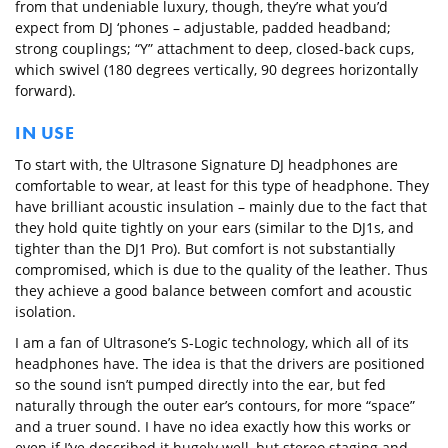
from that undeniable luxury, though, they’re what you’d
expect from DJ ‘phones – adjustable, padded headband;
strong couplings; “Y” attachment to deep, closed-back cups,
which swivel (180 degrees vertically, 90 degrees horizontally
forward).
IN USE
To start with, the Ultrasone Signature DJ headphones are
comfortable to wear, at least for this type of headphone. They
have brilliant acoustic insulation – mainly due to the fact that
they hold quite tightly on your ears (similar to the DJ1s, and
tighter than the DJ1 Pro). But comfort is not substantially
compromised, which is due to the quality of the leather. Thus
they achieve a good balance between comfort and acoustic
isolation.
I am a fan of Ultrasone’s S-Logic technology, which all of its
headphones have. The idea is that the drivers are positioned
so the sound isn’t pumped directly into the ear, but fed
naturally through the outer ear’s contours, for more “space”
and a truer sound. I have no idea exactly how this works or
even if I’ve described it hugely well, but stereo staging and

★ ★ ★ ★

Exercise instructions
Output the full listing verbatim; pictures stay out.

Your response
from that undeniable luxury, though, they’re what you’d
expect from DJ ‘phones – adjustable, padded headband;
strong couplings; “Y” attachment to deep, closed-back cups,
which swivel (180 degrees vertically, 90 degrees horizontally
forward).
IN USE
To start with, the Ultrasone Signature DJ headphones are
comfortable to wear, at least for this type of headphone. They
have brilliant acoustic insulation – mainly due to the fact that
they hold quite tightly on your ears (similar to the DJ1s, and
tighter than the DJ1 Pro). But comfort is not substantially
compromised, which is due to the quality of the leather. Thus
they achieve a good balance between comfort and acoustic
isolation.
I am a fan of Ultrasone’s S-Logic technology, which all of its
headphones have. The idea is that the drivers are positioned
so the sound isn’t pumped directly into the ear, but fed
naturally through the outer ear’s contours, for more “space”
and a truer sound. I have no idea exactly how this works or
even if I’ve described it hugely well, but stereo staging and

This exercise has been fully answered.